Molecular quantum magnets adsorbed on surfaces exhibit rich spin and orbital excitations that can be probed by scanning tunneling microscopy with inelastic electron tunneling spectroscopy (STM-IETS). However, the quantitative extraction of the underlying multiorbital Hamiltonian from experimental spectra remains a fundamental challenge. Here, we introduce molecular Hamiltonian learning, a machine learning strategy that infers the microscopic Hamiltonian parameters of a single adsorbed molecule directly from the setpoint-dependence of STM-IETS data. The method leverages the systematic evolution of spectral features as the STM tip tunes the local electrostatic environment for different tip-sample distances. We demonstrate this approach on iron phthalocyanine on ferroelectric SnTe, training our algorithm on theory spectra from a realistic multiorbital model, including spin-orbit coupling, electrostatic interactions, local crystal field, and substrate effects. The algorithm, trained solely on theoretical many-body simulations, allows reconstructing Hamiltonian parameters directly from experimental spectra. Our manuscript establishes a flexible and automated strategy for Hamiltonian reconstruction from STM-IETS, transforming setpoint-dependent spectroscopy into quantitative characterization of quantum materials at the atomic scale.
Paper Structure (10 equations, 4 figures)

This paper contains 10 equations, 4 figures.

Figures (4)

  • Figure 1: (a) STM measurement principle: varying the tip–molecule distance $z$ via the setpoint current tunes the local electrostatic environment and orbital energies. (b) Evolution of simulated d$I$/d$V$ spectra with decreasing $z$ (c) Scheme of Hamiltonian learning methodology.
  • Figure 2: (a) Schematic side view: a FePc molecule adsorbed on SnTe. (b) Top view of FePc and crystal field splitting of the $3d$ orbitals.
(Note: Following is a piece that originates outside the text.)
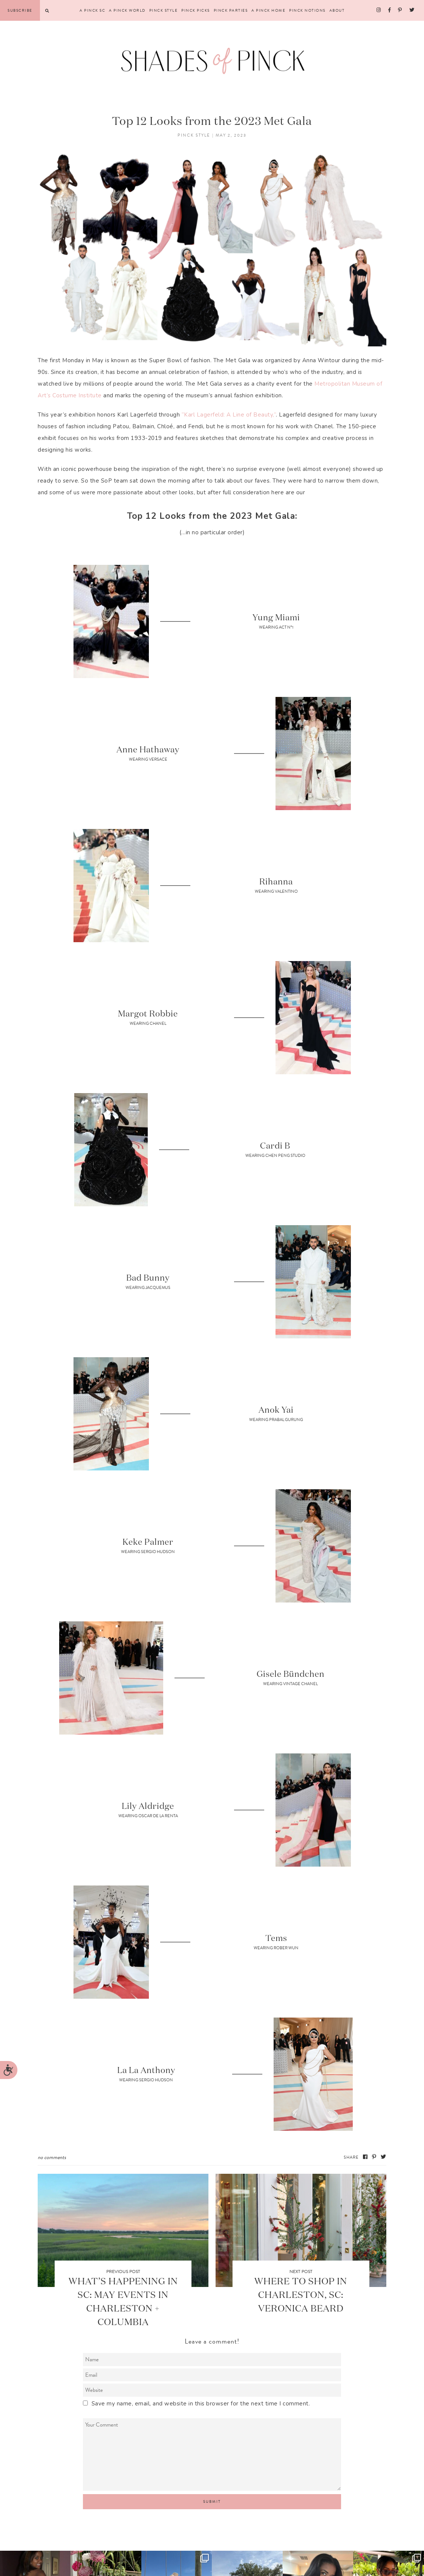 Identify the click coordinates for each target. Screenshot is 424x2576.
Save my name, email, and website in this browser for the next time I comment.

The ferroelectric substrate polarization $\mathbf{P}$ induces a rectangular distortion of the ligand-field symmetry.
  • Figure 3: Representative theoretical spectrum: d$^2I$/d$V^2$ (a) and its cumulative integral d$I$/d$V$ (b), with the central bias window ($\pm 3$ meV) set to zero. The integrated dynamical correlator serves as input to the ML model. (c) Test set d$I$/d$V$ spectrum (gray) with added Gaussian noise ($W=5\%$, colored) used as network input. (d) Reconstructed d$I$/d$V$ obtained from the Hamiltonian parameters predicted by the network for the noisy input in (c); predicted values are indicated. (e) The fidelity $\mathcal{F}$ for Hamiltonian parameters ($\tau$, $\lambda_{\mathrm{SOC}}$, $\varepsilon_{\mathrm{min}}$, $\varepsilon_{\mathrm{max}}$) as a function of noise $W$.
  • Figure 4: (a) Experimental $d^2I/dV^2$ spectrum of a single FePc molecule on SnTe. The derivative is obtained numerically from the measured d$I$/d$V$ signal. (b) Reconstructed dynamical correlator from the Hamiltonian parameters predicted by the model from the input in (a). (c) Orbital-conserving spin-flip and (d) orbital cotunneling channel contributions to the total reconstructed excitation spectrum.